Pendiri Strategy, Michael Saylor, mengatakan dalam konferensi BTC Prague bahwa ia "tidak pernah menyatakan bahwa perusahaan tidak dapat menjual bitcoin," sekaligus menjelaskan bahwa perusahaan mungkin akan menjual BTC jika diperlukan, setelah penjualan pertamanya sempat membuat para pemegang bitcoin resah.
"Saya Tidak Pernah Mengatakan Perusahaan Tidak Boleh Menjual Bitcoin": Saylor Mencabut Pernyataan 'Jangan Pernah Menjual' di BTC Prague

Poin-poin Utama
'Jangan Pernah Jual' Adalah Saran untuk Individu
Pendiri dan Ketua Strategy Inc. (Nasdaq: MSTR), Michael Saylor, mengatakan kepada para peserta di konferensi BTC Prague pada 11 Juni bahwa mantra "jangan pernah jual bitcoin" yang telah lama ia sampaikan adalah panduan bagi investor individu, bukan janji korporat. Dia mengatakan bahwa dia tidak pernah menyatakan bahwa perusahaan tidak boleh menjual bitcoin, dan bahwa siapa pun yang mengikuti laporan keuangan dan pengungkapan selama lima tahun terakhir seharusnya tahu bahwa Strategy akan menjualnya jika diperlukan.
Klarifikasi tersebut bertujuan untuk meredakan perdebatan yang muncul setelah perusahaan melakukan sesuatu yang belum pernah dilakukannya sebelumnya, yaitu melepas sebagian dari bitcoinnya.

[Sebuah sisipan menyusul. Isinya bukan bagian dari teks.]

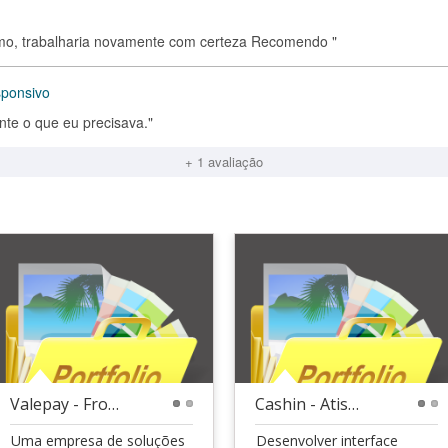
ismo, trabalharia novamente com certeza Recomendo "
sponsivo
nte o que eu precisava."
+ 1 avaliação
Valepay - Front-end
Cashin - Atiswork - Techleader Frontend
1
2
1
2
Uma empresa de soluções
Desenvolver interface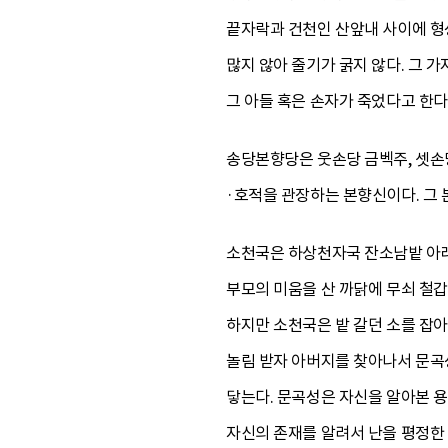
끝자락과 건천인 산앞내 사이에 형성
많지 않아 줄기가 굵지 않다. 그 
그 아들 혹은 손자가 죽었다고 한다
송당본향당은 웃손당 금벡주, 셋손
·호적을 관장하는 본향신이다. 그 
소천국은 하상천자국 잔소남밭 아래
부모의 미움을 산 까닭에 무쇠 철갑
하지만 소천국은 밭 갈던 소를 잡아
놀림 받자 아버지를 찾아나서 문곡
닿는다. 문곡성은 자신을 알아본 용
자신의 존재를 알려서 난을 평정한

Bulan lalu, Bitcoin.com News melaporkan bahwa Saylor memberi sinyal Strategy mungkin akan menjual bitcoin untuk mendanai dividen
, menyimpang dari sikap 'jangan pernah jual' mereka, dan perusahaan tersebut mengungkapkan dalam pengajuan pada 1 Juni bahwa mereka telah menjual 32 BTC senilai sekitar $2,5 juta. Penjualan tersebut hanya setara dengan 0,004% dari kepemilikan, tetapi berdampak besar karena Strategy telah menjadi simbol akumulasi tanpa henti di pasar.Saylor kemudian memecah kebisuan untuk meyakinkan investor bahwa langkah tersebut hanyalah manajemen kas rutin, bukan perubahan keyakinan. Hasil penjualan tersebut dialokasikan untuk membantu mendanai distribusi saham preferen Strategy, yang mengungkapkan betapa peta jalan akumulasi BTC perusahaan tersebut terjalin erat dengan kewajiban struktur modalnya yang terus berkembang.
Dilusi dan Utang Menjadi Sorotan
Insiden ini telah menghidupkan kembali perdebatan mendalam mengenai cara Strategy dinilai dan dibiayai. Dalam diskusi publik dengan pendiri Strike, Jack Mallers, Saylor berargumen bahwa mNAV hanyalah salah satu kerangka penilaian, merujuk pada nilai aset bersih pasar (mNAV), dan mengatakan investor dapat mempertimbangkan aset bruto dan aset bersih per saham. Dia berpendapat bahwa menerbitkan ekuitas untuk mendapatkan uang tunai justru memperkuat pemegang saham, bukan melemahkan mereka, karena mereka "menerima aset berwujud sebagai imbalan, baik uang tunai maupun bitcoin."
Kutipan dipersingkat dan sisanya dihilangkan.